Hoping Cunningham's Law comes into play with this comment. :)

2 comments

I liked this explanation. https://www.linusakesson.net/programming/tty/

When the TTY device takes (by default) Ctrl+C or Ctrl+D, it sends the signals to the program. The TTY's 'line discipline' (the policy for when the program's STDIN can read from a line of input) can be changed from a default 'cooked' to a 'raw mode'. In with raw mode line discipline the Ctrl+C doesn't send the signal. Presumably that's why e.g. vi or emacs don't just close on Ctrl+C.

> Now you press ^Z. Since the line discipline has been configured to intercept this character (^Z is a single byte, with ASCII code 26), you don't have to wait for the editor to complete its task and start reading from the TTY device. Instead, the line discipline subsystem instantly sends SIGTSTP to the foreground process group.
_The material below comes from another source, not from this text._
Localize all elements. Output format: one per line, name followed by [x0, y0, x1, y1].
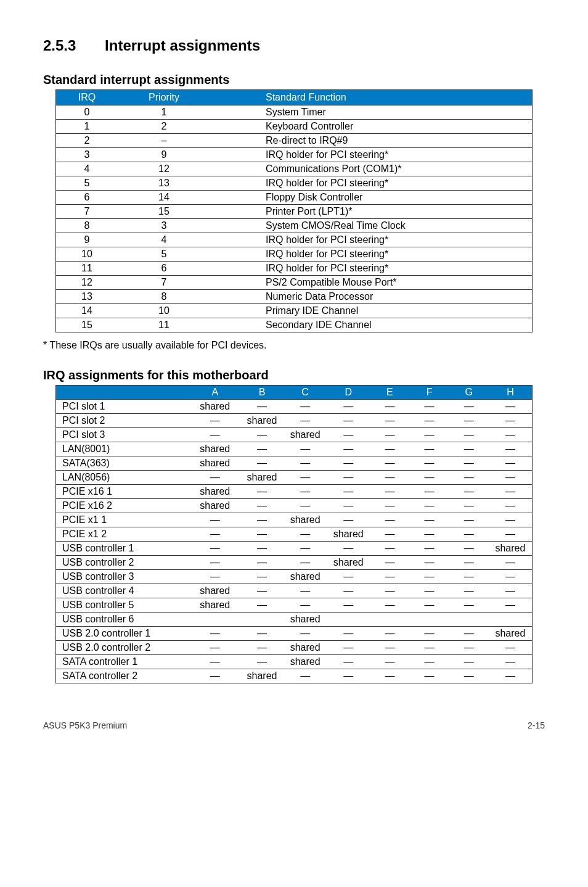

This helps me, thanks for pointing me back at this great write-up.

Control-C is part of POSIX job control. If a stream (or "cooked" tty) sends a control-C (ASCII End-Of-Text or ETX), the foreground process will be sent a SIGINT signal. If that signal is not handled, the default action is to terminate the process (SIGTERM). Control-D is just another control character and not part of POSIX job control, but in the "cooked" case above, it will be interpreted as EOF and the process doing the "read" will receive that.
I was thinking the same thing, until I read this:

> 'stty -icanon' still interprets control characters such as Ctrl-C whereas 'stty raw' disables even this and is the real raw mode.

From the very detailed link posted by rgoulter above.

Still, in raw mode, Ctrl+D will send EOT, and thus end your shell. While Ctrl+C wont.